Alexii Sigona sits atop a stump in a forest recovering from the CZU fire damage on San Vicente Redwoods, by Jason Jaacks
“With land dispossession, we lost the capacity or opportunity to steward our traditional lands for ourselves, the animals, and the plants. That is part of the intergenerational trauma inflicted on our people—it’s a disconnect from who we are,” says Alexii Sigona. He’s a Ph.D. candidate in the Department of Environmental Science, Policy and Management at UC Berkeley and a member of the Amah Mutsun Tribal Band. The band’s 600 members are descendants of Indigenous people who were forced to relocate to the Missions San Juan Bautista and Santa Cruz during the late 18th and early 19th centuries.
Sigona’s research explores the legal and regulatory mechanisms—like conservation easements, memoranda of understanding (MOUs) with landowners, and the California Environmental Quality Act—that the Amah Mutsun Band can use to protect Tribal cultural resources and regain access to and stewardship of lands within their traditional territory. “Returning to the land is part of healing for our people,” Sigona says. “When our stewards are able to get out on land, I’ve known people who’ve become free of addictions, mental health issues, and other things like that.”

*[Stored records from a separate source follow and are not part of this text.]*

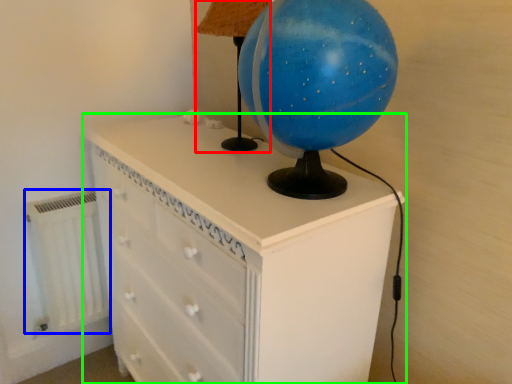 Question: Which object is positioned closest to table lamp (highlighted by a red box)? Select from radiator (highlighted by a blue box) and chest of drawers (highlighted by a green box).

Choices:
 (A) radiator
 (B) chest of drawers

Answer: (B) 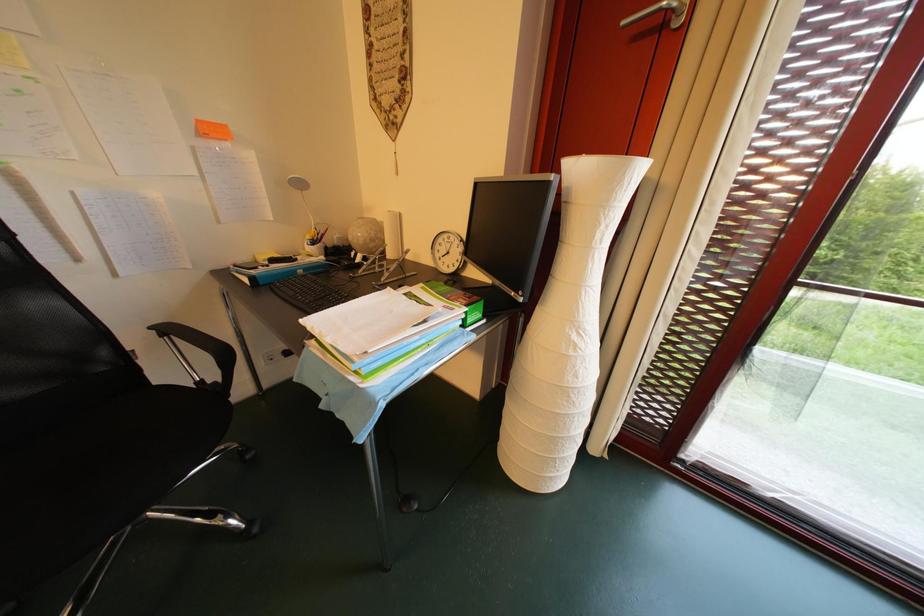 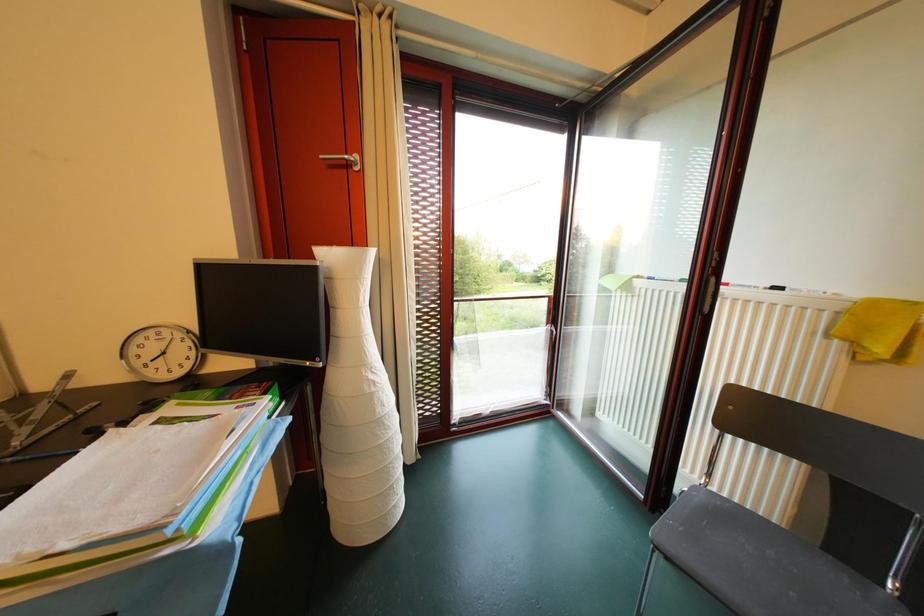 Question: The first image is from the beginning of the video and the second image is from the end. How did the camera likely rotate when shooting the video?

Choices:
 (A) Left
 (B) Right
 (C) Up
 (D) Down

Answer: (B) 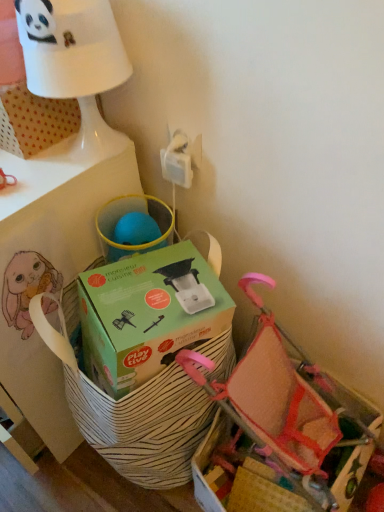 Image resolution: width=384 pixels, height=512 pixels. Describe the element at coordinates (65, 63) in the screenshot. I see `white glossy table lamp at upper left` at that location.

What do you see at coordinates (277, 399) in the screenshot? I see `pink mesh baby carriage at lower right` at bounding box center [277, 399].

Find the location of a particular element. green cardboard box at center is located at coordinates (148, 314).

The height and width of the screenshot is (512, 384). In order to click on white glossy table lamp at upper left in this screenshot , I will do `click(65, 63)`.

From a real-world perspective, who is located lower, white glossy table lamp at upper left or green cardboard box at center?

green cardboard box at center, from a real-world perspective.

Is white glossy table lamp at upper left facing away from green cardboard box at center?

white glossy table lamp at upper left is not turned away from green cardboard box at center.

Is white glossy table lamp at upper left not within green cardboard box at center?

white glossy table lamp at upper left is positioned outside green cardboard box at center.

Measure the distance from white glossy table lamp at upper left to green cardboard box at center.

white glossy table lamp at upper left is 14.76 inches away from green cardboard box at center.

From the image's perspective, is green cardboard box at center located beneath pink mesh baby carriage at lower right?

Incorrect, from the image's perspective, green cardboard box at center is higher than pink mesh baby carriage at lower right.

Looking at this image, which object is positioned more to the right, green cardboard box at center or pink mesh baby carriage at lower right?

From the viewer's perspective, pink mesh baby carriage at lower right appears more on the right side.

Would you consider green cardboard box at center to be distant from pink mesh baby carriage at lower right?

No, green cardboard box at center is in close proximity to pink mesh baby carriage at lower right.

At what (x,y) coordinates should I click in order to perform the action: click on baby carriage that appears below the white glossy table lamp at upper left (from a real-world perspective). Please return your answer as a coordinate pair (x, y). The image size is (384, 512). Looking at the image, I should click on (277, 399).

Relative to pink mesh baby carriage at lower right, is white glossy table lamp at upper left in front or behind?

Visually, white glossy table lamp at upper left is located in front of pink mesh baby carriage at lower right.

Is white glossy table lamp at upper left inside or outside of pink mesh baby carriage at lower right?

white glossy table lamp at upper left is not inside pink mesh baby carriage at lower right, it's outside.

Considering the sizes of white glossy table lamp at upper left and pink mesh baby carriage at lower right in the image, is white glossy table lamp at upper left wider or thinner than pink mesh baby carriage at lower right?

Clearly, white glossy table lamp at upper left has less width compared to pink mesh baby carriage at lower right.

Is white matte table at upper left smaller than green cardboard box at center?

Incorrect, white matte table at upper left is not smaller in size than green cardboard box at center.

Is point (38, 277) positioned before point (83, 304)?

No, (38, 277) is further to viewer.

From the image's perspective, is white matte table at upper left below green cardboard box at center?

Actually, white matte table at upper left appears above green cardboard box at center in the image.

Is white matte table at upper left outside of green cardboard box at center?

white matte table at upper left is positioned outside green cardboard box at center.

From a real-world perspective, which object stands above the other?

white glossy table lamp at upper left, from a real-world perspective.

Considering the relative sizes of green cardboard box at center and white glossy table lamp at upper left in the image provided, is green cardboard box at center smaller than white glossy table lamp at upper left?

Incorrect, green cardboard box at center is not smaller in size than white glossy table lamp at upper left.

Considering the sizes of objects green cardboard box at center and white glossy table lamp at upper left in the image provided, who is shorter, green cardboard box at center or white glossy table lamp at upper left?

green cardboard box at center is shorter.

From the image's perspective, does green cardboard box at center appear lower than white glossy table lamp at upper left?

Yes, from the image's perspective, green cardboard box at center is beneath white glossy table lamp at upper left.

Based on the photo, which is more to the right, pink mesh baby carriage at lower right or white glossy table lamp at upper left?

From the viewer's perspective, pink mesh baby carriage at lower right appears more on the right side.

In 2014, Sempervirens Fund backed the Tribe’s efforts to establish the Amah Mutsun Land Trust. Sigona is an alum of the organization’s Native Stewardship Corps, which trains young members of the Tribe in disciplines like cultural burning—using fire to stimulate the growth of culturally important plants—as well as forestry and ecology. Today, the land trust and its growing roster of experts hold two conservation easements, MOUs with six local land management agencies, and contracts for controlled and cultural burning across their traditional homeland.
“We believe that the Creator put us here for a purpose. We’re here to take care of Mother Earth. The core part of who we are culturally is to put our hands in Mother Earth, care for it, and to help it heal,” Sigona says. “We’re not interested in owning Mother Nature, but in fulfilling our obligation to our Creator to steward these lands.”
Wilderness Wisdom
To put it mildly, the Amah Mutsun’s quest to restore connections to their ancestral lands contrasts with European and American attitudes and assumptions that have shaped the past 200 years of land use in the Santa Cruz Mountains. From the mission era onward, white people prohibited the region’s Indigenous people from practicing many of their cultural traditions, including burning. “Not only did Europeans displace the Indigenous people and therefore interrupt the cycles of indigenous burning that had been happening for millennia but they also suppressed all additional fires that might have been ignited by lightning or other sources,” Barth says. “So you have this long period of fire suppression, which leads to a huge buildup of fuel.”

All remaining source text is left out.